• [EXERCISE]: Every line below that contains the word "from" must be copied.

═══ STUDY MATERIAL ═══

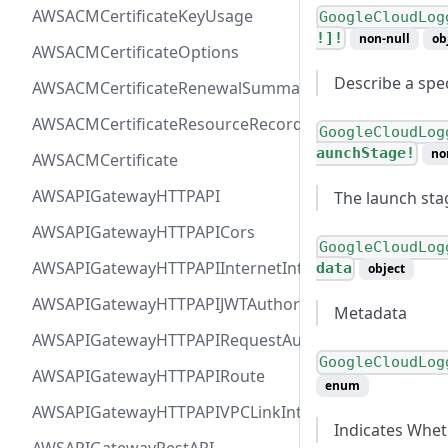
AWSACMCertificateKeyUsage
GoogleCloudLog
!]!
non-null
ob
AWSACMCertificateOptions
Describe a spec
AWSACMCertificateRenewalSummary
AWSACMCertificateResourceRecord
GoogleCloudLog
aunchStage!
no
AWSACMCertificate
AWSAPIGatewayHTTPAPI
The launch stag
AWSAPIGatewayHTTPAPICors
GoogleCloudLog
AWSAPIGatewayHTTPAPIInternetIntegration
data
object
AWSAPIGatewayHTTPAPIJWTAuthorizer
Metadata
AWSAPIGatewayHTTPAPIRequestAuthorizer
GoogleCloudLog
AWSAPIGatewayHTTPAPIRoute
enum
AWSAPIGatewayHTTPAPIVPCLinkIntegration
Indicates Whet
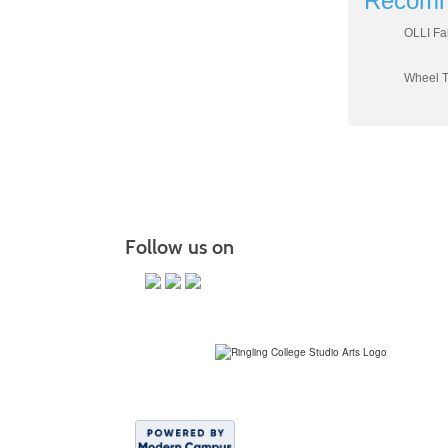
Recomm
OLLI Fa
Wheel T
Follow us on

═══
═══ STUDY MATERIAL ═══

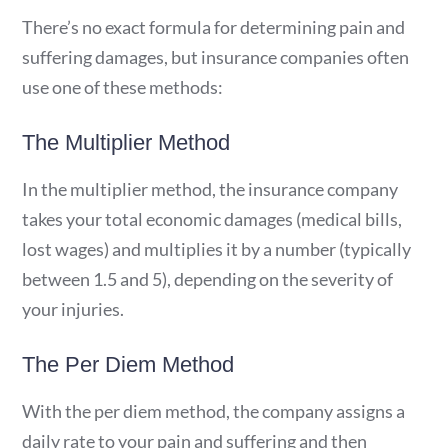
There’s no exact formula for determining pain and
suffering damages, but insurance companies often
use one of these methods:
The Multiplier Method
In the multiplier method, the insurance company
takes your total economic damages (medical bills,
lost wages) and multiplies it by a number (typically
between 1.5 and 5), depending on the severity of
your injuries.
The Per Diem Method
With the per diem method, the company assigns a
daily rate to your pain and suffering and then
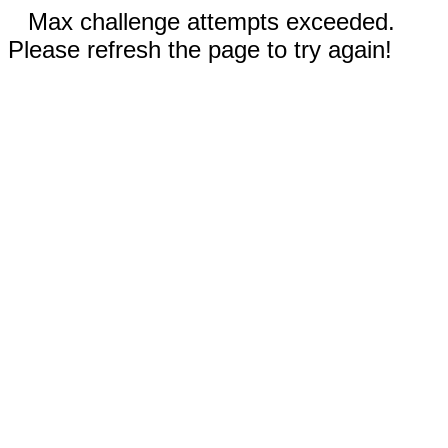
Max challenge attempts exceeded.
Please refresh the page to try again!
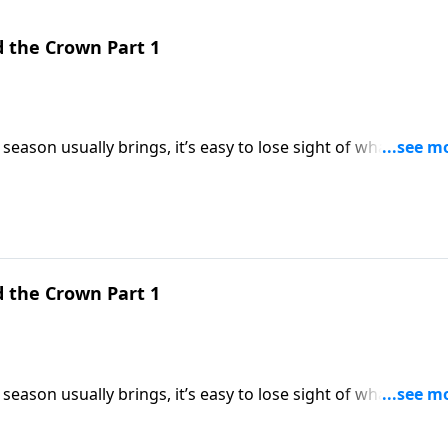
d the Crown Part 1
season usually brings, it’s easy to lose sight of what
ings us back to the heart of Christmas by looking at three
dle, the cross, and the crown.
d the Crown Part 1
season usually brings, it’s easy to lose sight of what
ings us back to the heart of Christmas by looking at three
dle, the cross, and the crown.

═══
═══ STUDY MATERIAL ═══

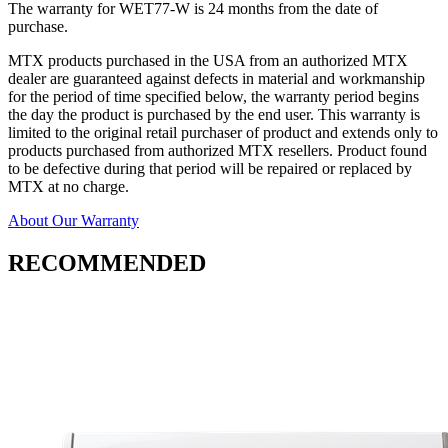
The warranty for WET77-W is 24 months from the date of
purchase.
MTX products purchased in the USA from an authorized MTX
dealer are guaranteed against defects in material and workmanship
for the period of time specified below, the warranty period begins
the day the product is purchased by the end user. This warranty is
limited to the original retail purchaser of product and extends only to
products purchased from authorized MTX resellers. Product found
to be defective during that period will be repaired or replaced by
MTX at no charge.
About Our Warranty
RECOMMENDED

═══

• [COMPLETED TASK]:
The warranty for WET77-W is 24 months from the date of
MTX products purchased in the USA from an authorized MTX
products purchased from authorized MTX resellers. Product found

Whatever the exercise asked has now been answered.